◆ **Given data**
* * * * * * *
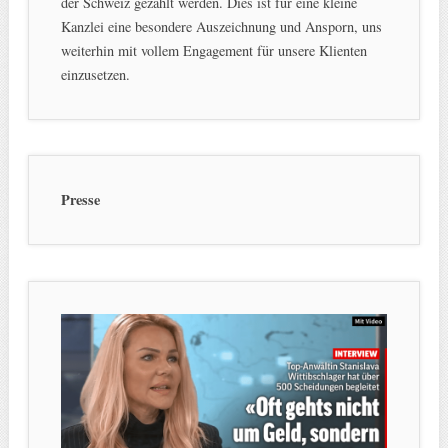
der Schweiz gezählt werden. Dies ist für eine kleine
Kanzlei eine besondere Auszeichnung und Ansporn, uns
weiterhin mit vollem Engagement für unsere Klienten
einzusetzen.
Presse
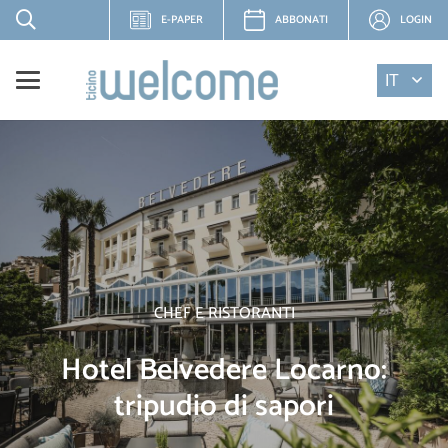
E-PAPER
ABBONATI
LOGIN
IT
CHEF E RISTORANTI
Hotel Belvedere Locarno:
tripudio di sapori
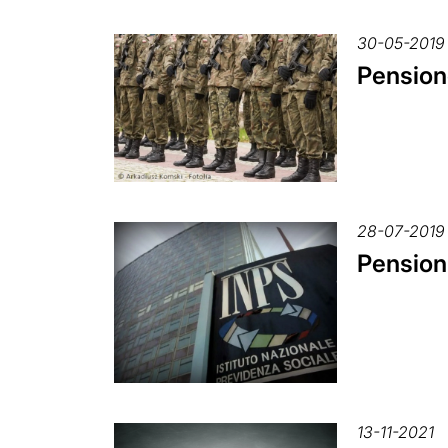
30-05-2019
Pensione
28-07-2019
Pensioni
13-11-2021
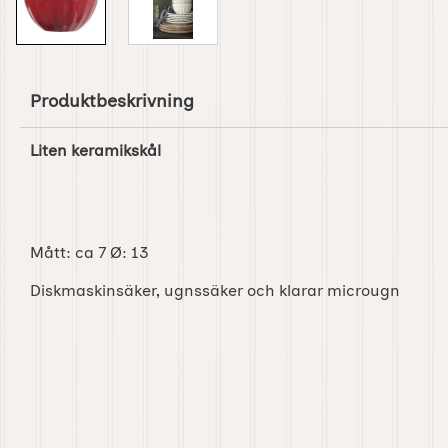
Produktbeskrivning
Liten keramikskål
Mått: ca 7 Ø: 13
Diskmaskinsäker, ugnssäker och klarar microugn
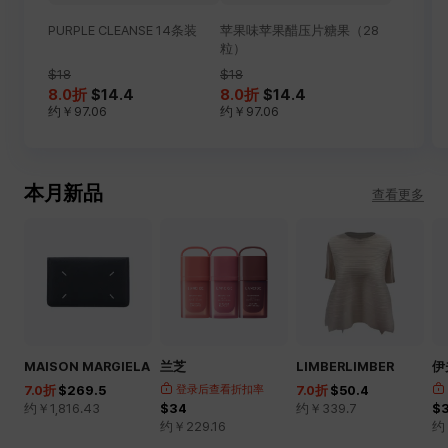
PURPLE CLEANSE 14条装
苹果味苹果醋压片糖果（28
粒）
$18
$18
8.0
折
$14.4
8.0
折
$14.4
约￥
97.06
约￥
97.06
本月新品
查看更多
MAISON MARGIELA
兰芝
LIMBERLIMBER
伊
7.0
折
$269.5
登录后查看折扣率
7.0
折
$50.4
约￥
1,816.43
$34
约￥
339.7
$
约￥
229.16
约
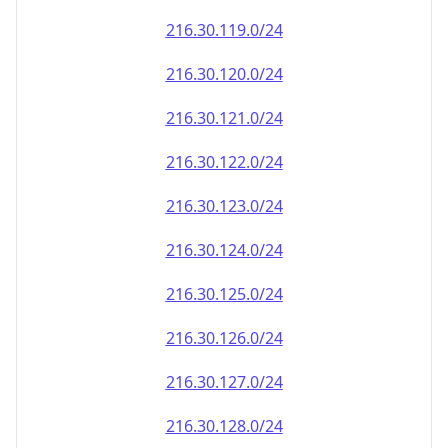
216.30.120.0/24
216.30.121.0/24
216.30.122.0/24
216.30.123.0/24
216.30.124.0/24
216.30.125.0/24
216.30.126.0/24
216.30.127.0/24
216.30.128.0/24
216.30.129.0/24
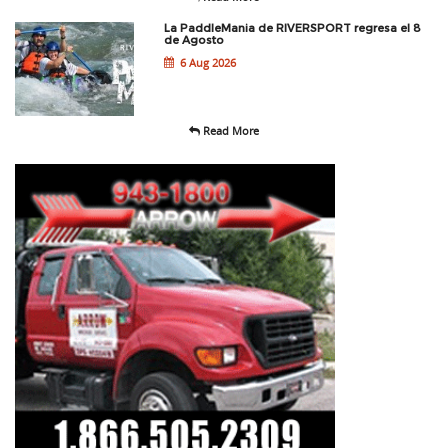
La PaddleMania de RIVERSPORT regresa el 8
de Agosto
6 Aug 2026
Read More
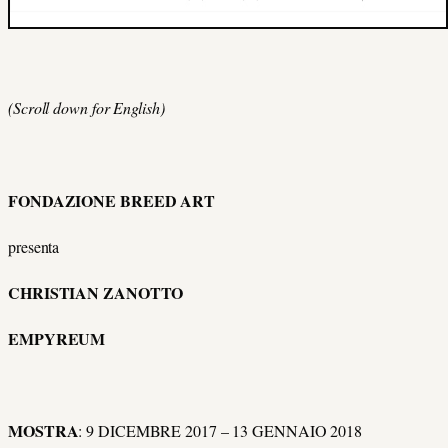
(Scroll down for English)
FONDAZIONE BREED ART
presenta
CHRISTIAN ZANOTTO
EMPYREUM
MOSTRA
: 9 DICEMBRE 2017 – 13 GENNAIO 2018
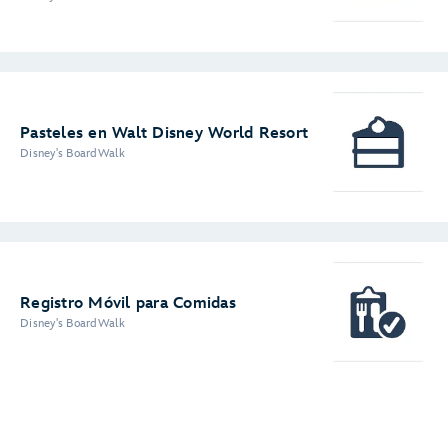
Pasteles en Walt Disney World Resort
Disney's BoardWalk
Registro Móvil para Comidas
Disney's BoardWalk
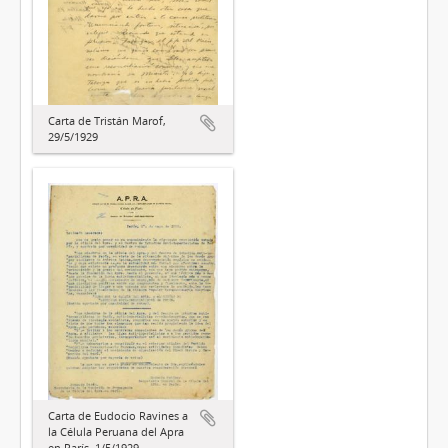
Carta de Tristán Marof,
29/5/1929
Carta de Eudocio Ravines a
la Célula Peruana del Apra
en París, 1/5/1929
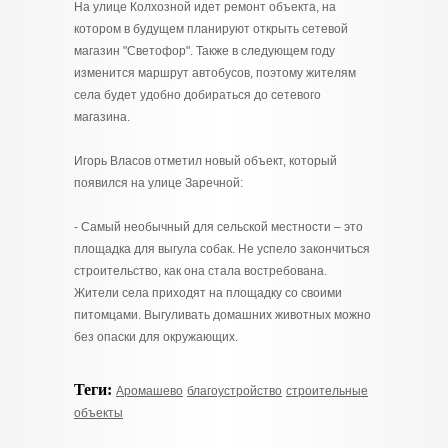
На улице Колхозной идет ремонт объекта, на
котором в будущем планируют открыть сетевой
магазин "Светофор". Также в следующем году
изменится маршрут автобусов, поэтому жителям
села будет удобно добираться до сетевого
магазина.
Игорь Власов отметил новый объект, который
появился на улице Заречной:
- Самый необычный для сельской местности – это
площадка для выгула собак. Не успело закончиться
строительство, как она стала востребована.
Жители села приходят на площадку со своими
питомцами. Выгуливать домашних животных можно
без опаски для окружающих.
Теги:
Аромашево
благоустройство
строительные
объекты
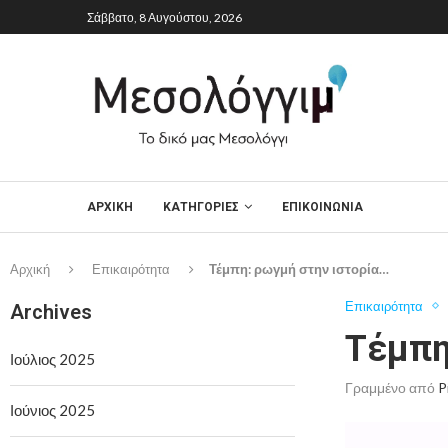
Σάββατο, 8 Αυγούστου, 2026
ΑΡΧΙΚΉ
ΚΑΤΗΓΟΡΙΕΣ
ΕΠΙΚΟΙΝΩΝΙΑ
Αρχική
Επικαιρότητα
Τέμπη: ρωγμή στην ιστορία…
Επικαιρότητα
Archives
Τέμπη
Ιούλιος 2025
Γραμμένο από
P
Ιούνιος 2025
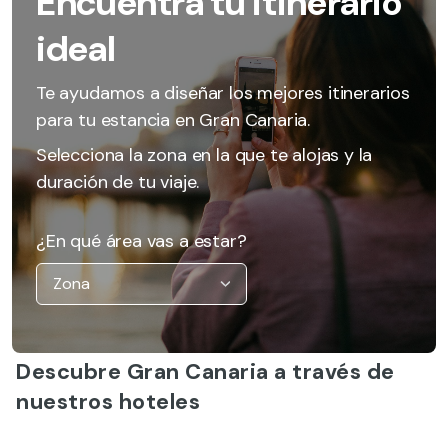
Encuentra tu itinerario
ideal
Te ayudamos a diseñar los mejores itinerarios
para tu estancia en Gran Canaria.
Selecciona la zona en la que te alojas y la
duración de tu viaje.
¿En qué área vas a estar?
Descubre Gran Canaria a través de
nuestros hoteles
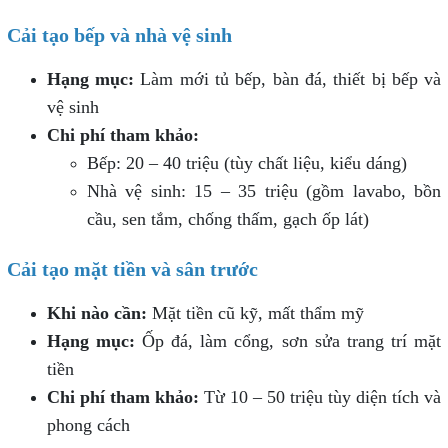
Cải tạo bếp và nhà vệ sinh
Hạng mục:
Làm mới tủ bếp, bàn đá, thiết bị bếp và
vệ sinh
Chi phí tham khảo:
Bếp: 20 – 40 triệu (tùy chất liệu, kiểu dáng)
Nhà vệ sinh: 15 – 35 triệu (gồm lavabo, bồn
cầu, sen tắm, chống thấm, gạch ốp lát)
Cải tạo mặt tiền và sân trước
Khi nào cần:
Mặt tiền cũ kỹ, mất thẩm mỹ
Hạng mục:
Ốp đá, làm cổng, sơn sửa trang trí mặt
tiền
Chi phí tham khảo:
Từ 10 – 50 triệu tùy diện tích và
phong cách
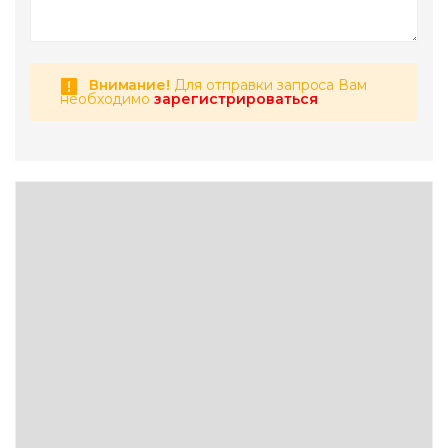
Внимание!
Для отправки запроса Вам
необходимо
зарегистрироваться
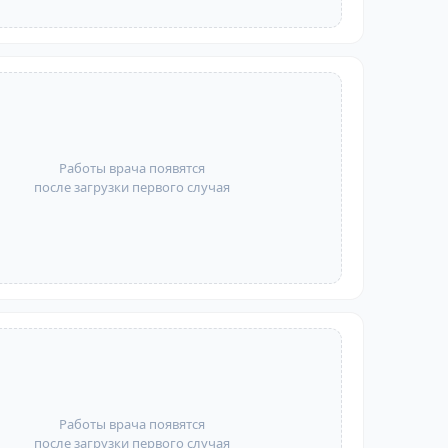
Работы врача появятся
после загрузки первого случая
Работы врача появятся
после загрузки первого случая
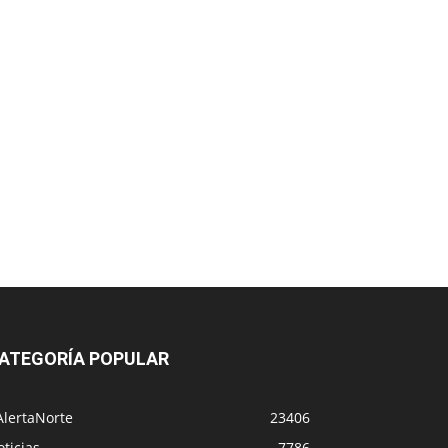
ATEGORÍA POPULAR
AlertaNorte
23406
ticias
7786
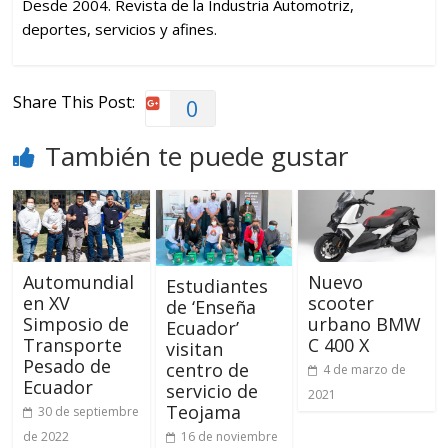
Desde 2004. Revista de la Industria Automotriz,
deportes, servicios y afines.
Share This Post:
0
También te puede gustar
Automundial
Nuevo
Estudiantes
en XV
scooter
de ‘Enseña
Simposio de
urbano BMW
Ecuador’
Transporte
C 400 X
visitan
Pesado de
centro de
4 de marzo de
Ecuador
servicio de
2021
Teojama
30 de septiembre
de 2022
16 de noviembre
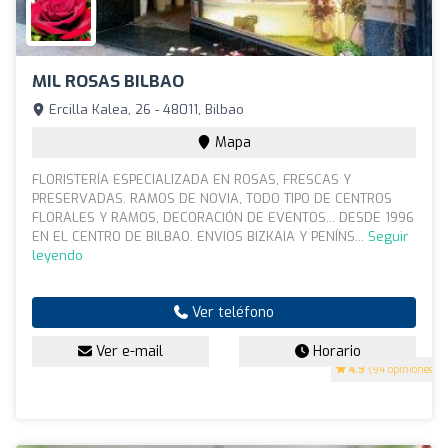
MIL ROSAS BILBAO
Ercilla Kalea, 26 - 48011, Bilbao
Mapa
FLORISTERÍA ESPECIALIZADA EN ROSAS, FRESCAS Y
PRESERVADAS. RAMOS DE NOVIA, TODO TIPO DE CENTROS
FLORALES Y RAMOS, DECORACIÓN DE EVENTOS... DESDE 1996
EN EL CENTRO DE BILBAO. ENVIOS BIZKAIA Y PENÍNS...
Seguir
leyendo
Ver teléfono
Ver e-mail
Horario
4.9
(94 opiniones)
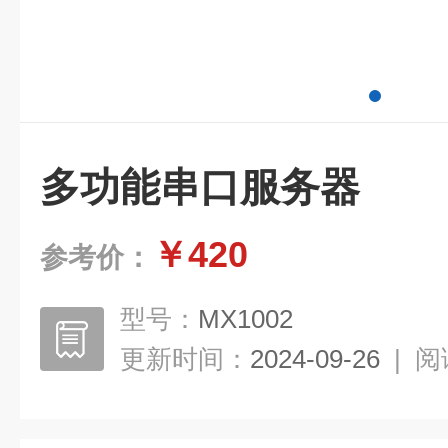
多功能串口服务器
￥420
参考价：
型号：
MX1002
更新时间：
2024-09-26
|
阅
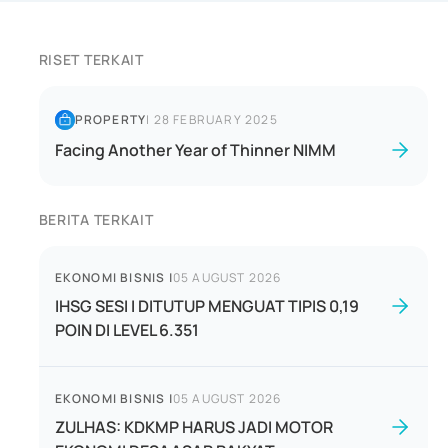
RISET TERKAIT
PROPERTY
|
28 FEBRUARY 2025
Facing Another Year of Thinner NIMM
BERITA TERKAIT
EKONOMI BISNIS
|
05 AUGUST 2026
IHSG SESI I DITUTUP MENGUAT TIPIS 0,19
POIN DI LEVEL 6.351
EKONOMI BISNIS
|
05 AUGUST 2026
ZULHAS: KDKMP HARUS JADI MOTOR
* * * * * * *
◆ **Requirement**
Wherever the word "улице" turns up in the material, copy the whole line.

◆ **Response below**
На улице Колхозной идет ремонт объекта, на
появился на улице Заречной:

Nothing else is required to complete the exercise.